2. **Hugging Face** (e.g., `distilbert-base-uncased-finetuned-sst-2-english`) — better nuance, requires internet on first load.

We'll implement both with a fallback to VADER.


In [None]:

def add_vader_sentiment(df: pd.DataFrame) -> pd.DataFrame:
    sid = SentimentIntensityAnalyzer()
    scores = df["review_text"].fillna("").map(sid.polarity_scores).tolist()
    s = pd.DataFrame(scores)
    df = df.copy()
    df[["neg","neu","pos","compound"]] = s[["neg","neu","pos","compound"]]
    # Label
    def label(c):
        if c >= 0.3:
            return "Positive"
        elif c <= -0.3:
            return "Negative"
        else:
            return "Neutral"
    df["sentiment_label"] = df["compound"].map(label)
    return df

def try_hf_sentiment(df: pd.DataFrame) -> Optional[pd.DataFrame]:
    try:
        from transformers import pipeline
        clf = pipeline("sentiment-analysis", model="distilbert-base-uncased-finetuned-sst-2-english")
        preds = clf(df["review_text"].fillna("").tolist(), truncation=True)
        # Map to simple columns
        labels = [p["label"] for p in preds]
        scores = [p["score"] for p in preds]
        out = df.copy()
        out["hf_label"] = labels
        out["hf_score"] = scores
        return out
    except Exception as e:
        print("HF pipeline unavailable; falling back to VADER only.", e)
        return None

ASPECT_KEYWORDS = {
    "Design": ["design", "look", "aesthetic", "style", "build", "finish", "colour", "color"],
    "Quality": ["quality", "durable", "sturdy", "fragile", "cheap"],
    "Battery": ["battery", "charge", "power", "life"],
    "PriceValue": ["price", "cost", "value", "expensive", "cheap"],
    "Delivery": ["delivery", "shipping", "arrived", "packaging"],
    "Setup": ["setup", "install", "installation", "assemble", "assembly", "configuration"],
    "Performance": ["performance", "speed", "lag", "smooth", "fast", "slow"],
    "CustomerService": ["support", "service", "warranty", "return", "refund"],
}

def tag_aspects(text: str) -> list:
    t = text.lower()
    found = []
    for aspect, kws in ASPECT_KEYWORDS.items():
        if any(kw in t for kw in kws):
            found.append(aspect)
    return found

def make_human_readable_category(sentiment_label: str, aspects: list) -> list:
    # Example mapping to the requested format like: ['Good Design & Quality (Pos)']
    if not aspects:
        return [f"{sentiment_label} Overall ({'Pos' if sentiment_label=='Positive' else 'Neg' if sentiment_label=='Negative' else 'Neu'})"]
    # Group some aspect names for brevity
    label_short = "Pos" if sentiment_label == "Positive" else "Neg" if sentiment_label == "Negative" else "Neu"
    # Keep up to 2 aspects in the display label to stay concise
    disp = " & ".join(aspects[:2])
    nice = {
        "Positive": f"Favourable {disp} ({label_short})",
        "Negative": f"Issues: {disp} ({label_short})",
        "Neutral":  f"Mixed/Neutral {disp} ({label_short})"
    }
    return [nice.get(sentiment_label, f"{sentiment_label} ({label_short})")]

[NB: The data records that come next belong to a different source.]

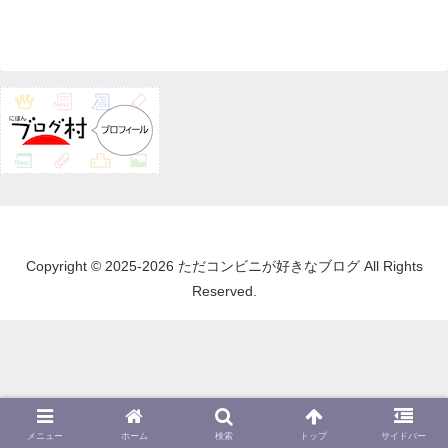
Copyright © 2025-2026 ただコンビニが好きなブログ All Rights
Reserved.
メニュー
ホーム
検索
トップ
サイドバー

## Business Context – How to read the results
After running on a real product:
- **Top drivers of satisfaction**: look at Positive reviews' aspect tags (e.g., *Design*, *Performance*).
- **Top drivers of dissatisfaction**: look at Negative reviews' aspect tags (e.g., *Battery*, *PriceValue*, *Delivery*).
- **Recommendations**: target the highest-frequency negative aspects; amplify marketing around top positive aspects.